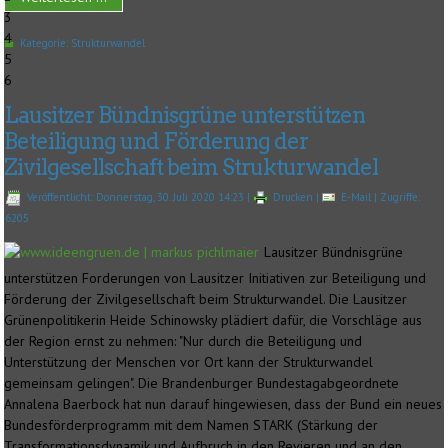
3
4
Kategorie:
Strukturwandel
5
6
Lausitzer Bündnisgrüne unterstützen
Beteiligung und Förderung der
Zivilgesellschaft beim Strukturwandel
Veröffentlicht: Donnerstag, 30. Juli 2020 14:23
|
Drucken
|
E-Mail
| Zugriffe:
6205
Lausitzer Bündnisgrüne
unterstützen Forderungen von Lausitzer Initiativen zur Beteiligung und
Förderung der Zivilgesellschaft beim Strukturwandel. Die Lausitzer
Grünenpolitikerin Heide Schinowsky plädiert dafür, die Vorschläge aus
der Region ernst zu nehmen: "Nur durch die Beteiligung und
Unterstützung der Menschen vor Ort kann der Strukturwandel
gemeinsam gelingen". Die Brandenburger Bundestagabgeordnete
Annalena Baerbock hat nun darauf hingewiesen, dass der Bund ein neues
Bundesförderprogramm mit dem Namen STARK (Stärkung der
Transformationsdynamik und Aufbruch in den Revieren und an den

****************************************

To do:
Make an exact copy of the listing. Leave its pictures out.

Answer space:
3
4
Kategorie:
Strukturwandel
5
6
Lausitzer Bündnisgrüne unterstützen
Beteiligung und Förderung der
Zivilgesellschaft beim Strukturwandel
Veröffentlicht: Donnerstag, 30. Juli 2020 14:23
|
Drucken
|
E-Mail
| Zugriffe:
6205
Lausitzer Bündnisgrüne
unterstützen Forderungen von Lausitzer Initiativen zur Beteiligung und
Förderung der Zivilgesellschaft beim Strukturwandel. Die Lausitzer
Grünenpolitikerin Heide Schinowsky plädiert dafür, die Vorschläge aus
der Region ernst zu nehmen: "Nur durch die Beteiligung und
Unterstützung der Menschen vor Ort kann der Strukturwandel
gemeinsam gelingen". Die Brandenburger Bundestagabgeordnete
Annalena Baerbock hat nun darauf hingewiesen, dass der Bund ein neues
Bundesförderprogramm mit dem Namen STARK (Stärkung der
Transformationsdynamik und Aufbruch in den Revieren und an den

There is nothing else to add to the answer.